# Copyrights on your Photos in 10 easy steps



## Sk8man (Oct 14, 2004)

Copyrights on your Photos in 10 easy steps

Hello all. This tip will show you how to place your own signature/copyrights on your photos. So here we go:

*Step No.1*
Create a new file using the File>New menu or the Ctrl+N keys combination and enter the next specs:







*Step No.2*
Use the Text Tool [T] in order to write your name/nick/company etc.






*Step No.3*
Next we need to Rasterize the the layer in order to add the Copyright icon.






*Step No.4*
Now we'll add the copyright symbol (a circle with the letter _c_ in it).






*Step No.5*
In order to make the copyright symbol fill with pixels we go and choose the option Fill Pixels.






*Step No.6*
The next step is to choose the copyright symbol, it's located a little to the right where we just clicked.






*Step No.7*
What we do now is draw the symbol to the left of your name. I suggest using the Shift key to make the symbol perfect circle.






*Step No.8*
The next step is to set the preset to a brush. Go to Define Brush Preset in the Edit menu.






*Step No.9*
Now the Copyright line is ready to use from the brush tool.






*Step No.10*
What's left to do is choose your favorite color and the size of the brush by using the slider or the [ and ] key and place it wherever you wish.






*Hope you like this tutorial. HAVE FUN ! ! !
For any additional questions or problems during trying this tutorial, contact me.

All rights reserved to Pavel Sporish® aka Sk8man®* :idea:


----------



## voodoocat (Oct 14, 2004)

That's a watermark... not a copyright.


----------



## Sk8man (Oct 14, 2004)

it IS a copyright... not a watermark.


----------



## green (Oct 15, 2004)

its a watermark of a copyright symbol.  you don't really need it to copyright your work.  As the person who took the picture you own the copyright as soon as you take it.  The sad thing is that copyright is such a pathetic law...  because its self enforced, unless you actually see someone else using your work, no one is going to do anything about it.  and even if you DO see someone use it, its up to you to take them to court.


----------



## MDowdey (Oct 15, 2004)

great tutorial though!! thanks !!


md


----------



## voodoocat (Oct 15, 2004)

green said:
			
		

> its a watermark of a copyright symbol.  you don't really need it to copyright your work.  As the person who took the picture you own the copyright as soon as you take it.  The sad thing is that copyright is such a pathetic law...  because its self enforced, unless you actually see someone else using your work, no one is going to do anything about it.  and even if you DO see someone use it, its up to you to take them to court.


exactly.  If you own the negative or original file, you own the image and you would win in a lawsuit.  But a copyright is something you would register for.  Simply putting text on your image with the copyright symbol does not make a copyright.


----------



## Sk8man (Oct 15, 2004)

guys, it's a tutorial. i just wanted to help the guys who asked this question many times.


----------



## voodoocat (Oct 15, 2004)

Don't get defensive.
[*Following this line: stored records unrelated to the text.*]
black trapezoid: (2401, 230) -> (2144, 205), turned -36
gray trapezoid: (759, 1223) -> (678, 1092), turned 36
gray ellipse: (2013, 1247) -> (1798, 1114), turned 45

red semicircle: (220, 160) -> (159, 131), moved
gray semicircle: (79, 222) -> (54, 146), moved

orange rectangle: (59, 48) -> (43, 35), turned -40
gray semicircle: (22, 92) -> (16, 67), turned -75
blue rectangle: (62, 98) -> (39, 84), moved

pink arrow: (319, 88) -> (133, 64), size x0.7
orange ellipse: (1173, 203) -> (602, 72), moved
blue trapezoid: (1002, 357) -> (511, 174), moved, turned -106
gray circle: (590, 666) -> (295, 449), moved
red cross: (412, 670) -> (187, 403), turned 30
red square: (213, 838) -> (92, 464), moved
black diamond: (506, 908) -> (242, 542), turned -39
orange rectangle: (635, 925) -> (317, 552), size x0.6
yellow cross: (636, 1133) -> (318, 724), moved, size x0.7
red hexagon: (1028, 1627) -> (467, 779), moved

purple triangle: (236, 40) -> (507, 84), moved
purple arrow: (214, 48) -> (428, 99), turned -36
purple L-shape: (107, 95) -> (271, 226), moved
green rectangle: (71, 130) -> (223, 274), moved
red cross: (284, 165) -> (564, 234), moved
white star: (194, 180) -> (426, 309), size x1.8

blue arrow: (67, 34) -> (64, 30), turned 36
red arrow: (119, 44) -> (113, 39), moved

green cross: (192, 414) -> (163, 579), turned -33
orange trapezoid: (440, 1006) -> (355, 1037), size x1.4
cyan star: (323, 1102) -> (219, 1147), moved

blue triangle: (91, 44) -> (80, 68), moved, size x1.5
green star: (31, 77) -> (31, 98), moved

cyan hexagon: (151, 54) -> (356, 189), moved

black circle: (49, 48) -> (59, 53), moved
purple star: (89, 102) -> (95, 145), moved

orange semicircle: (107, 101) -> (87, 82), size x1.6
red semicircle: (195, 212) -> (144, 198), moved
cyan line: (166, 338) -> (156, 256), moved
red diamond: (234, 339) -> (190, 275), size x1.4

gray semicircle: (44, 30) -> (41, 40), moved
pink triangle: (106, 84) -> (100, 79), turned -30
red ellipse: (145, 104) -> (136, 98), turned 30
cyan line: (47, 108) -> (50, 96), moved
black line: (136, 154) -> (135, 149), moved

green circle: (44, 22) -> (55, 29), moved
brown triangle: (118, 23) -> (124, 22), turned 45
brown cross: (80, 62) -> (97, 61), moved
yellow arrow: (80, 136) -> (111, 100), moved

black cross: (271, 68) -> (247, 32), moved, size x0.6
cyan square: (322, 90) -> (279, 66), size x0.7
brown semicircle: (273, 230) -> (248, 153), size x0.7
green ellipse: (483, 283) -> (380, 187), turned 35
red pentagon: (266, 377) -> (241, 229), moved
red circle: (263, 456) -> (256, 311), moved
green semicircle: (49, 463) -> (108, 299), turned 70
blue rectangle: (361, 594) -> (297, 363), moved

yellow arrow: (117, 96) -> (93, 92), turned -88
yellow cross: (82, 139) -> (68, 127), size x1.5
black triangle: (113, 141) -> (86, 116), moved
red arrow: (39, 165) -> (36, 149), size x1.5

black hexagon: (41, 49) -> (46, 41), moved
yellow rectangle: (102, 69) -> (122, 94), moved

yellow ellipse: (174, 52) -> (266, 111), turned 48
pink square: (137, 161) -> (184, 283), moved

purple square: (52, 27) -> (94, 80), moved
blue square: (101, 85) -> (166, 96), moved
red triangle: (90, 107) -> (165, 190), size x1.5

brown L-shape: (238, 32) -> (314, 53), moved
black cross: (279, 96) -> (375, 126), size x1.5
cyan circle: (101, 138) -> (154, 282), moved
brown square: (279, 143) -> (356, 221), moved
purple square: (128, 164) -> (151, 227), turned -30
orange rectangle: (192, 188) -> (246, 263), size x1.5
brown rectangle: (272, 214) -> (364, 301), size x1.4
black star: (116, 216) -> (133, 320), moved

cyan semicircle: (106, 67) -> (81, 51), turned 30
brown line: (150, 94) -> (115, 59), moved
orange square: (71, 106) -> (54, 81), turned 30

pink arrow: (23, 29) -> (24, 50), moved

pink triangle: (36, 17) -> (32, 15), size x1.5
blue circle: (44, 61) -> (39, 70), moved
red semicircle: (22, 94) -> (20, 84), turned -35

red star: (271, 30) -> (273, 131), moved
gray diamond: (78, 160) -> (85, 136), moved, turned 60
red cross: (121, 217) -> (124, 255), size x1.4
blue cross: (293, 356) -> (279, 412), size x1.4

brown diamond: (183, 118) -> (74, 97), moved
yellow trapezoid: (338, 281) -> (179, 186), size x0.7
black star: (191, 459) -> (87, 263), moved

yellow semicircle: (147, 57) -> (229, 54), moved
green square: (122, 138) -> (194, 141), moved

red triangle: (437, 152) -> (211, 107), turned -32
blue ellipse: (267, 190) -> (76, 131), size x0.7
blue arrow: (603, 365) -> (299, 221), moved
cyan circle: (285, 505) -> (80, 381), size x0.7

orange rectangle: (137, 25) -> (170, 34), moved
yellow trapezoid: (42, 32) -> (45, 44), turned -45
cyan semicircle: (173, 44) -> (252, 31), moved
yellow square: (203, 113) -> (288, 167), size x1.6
I'm just trying to inform folks of the truth.  

Thanks for the tutorial.


----------



## nomav6 (Oct 23, 2004)

I agree that its not with the other guys but having the watermark on there is good thing to have, so thinks for the tutorial.


----------



## Jeli (Nov 14, 2004)

Actually, they changed the law a while ago (in the 80's I think), that you no longer have to apply for a copyright.  The moment you create something, whether written, art, music, or whatever, you instantly own the copyright to it.  You are not required in any way to apply for one anymore, which you had to do a while ago.  In a copyright dispute, you just have to prove that you are the original creator.  Copyright logos are also in now way required, but are more so to enforce that you own the image.


----------



## spicychicken (Nov 15, 2004)

if you're really serious, i remember hearing this neat thing a long time ago..

anything you want definite proof of either being yours or you having created it first (in the sense of inventions anyway) you can mail yourself the print, layout, etc and don't open it when you receive it.  the stamps and official post office marks they put on the envelope make it legally legit


----------



## green (Nov 17, 2004)

unfortunately thats not difinitive either.  lots of authors used it to "protect" manuscripts...  but if you think of how easy it is to steam open an envelope and put anything in it...


----------



## hobbes28 (Nov 17, 2004)

That's why you send it certified and write the address and put the certified sticker on the backside of the sealed envelope.  In some states, that will hold in court.


----------



## green (Nov 17, 2004)

in order to do that you'd really need to put a seal over all of the flaps of the envelope.  since copyright is such a suggestive law, provided you had a sealed envelope and someone else didn't, they'd likely rule in your favour...  but its not a guarantee.  I wouldn't recommend relying on it.  prove your first use, own the original or RAW file, or negative.  those are a lot harder to copy.


----------



## canonrebel (Nov 21, 2004)

Need help with your tute....

In Step #6, I cannot find the drop-down dialog box for "SHAPES" where the copyright symbol resides in your example.  I'm using PS CS.

Thanks


----------



## Peldor (Dec 6, 2004)

canonrebel said:
			
		

> Need help with your tute....
> 
> In Step #6, I cannot find the drop-down dialog box for "SHAPES" where the copyright symbol resides in your example.  I'm using PS CS.
> 
> Thanks



hope this helps...


----------



## canonrebel (Dec 6, 2004)

ThanX :cheers:  :cheer:


----------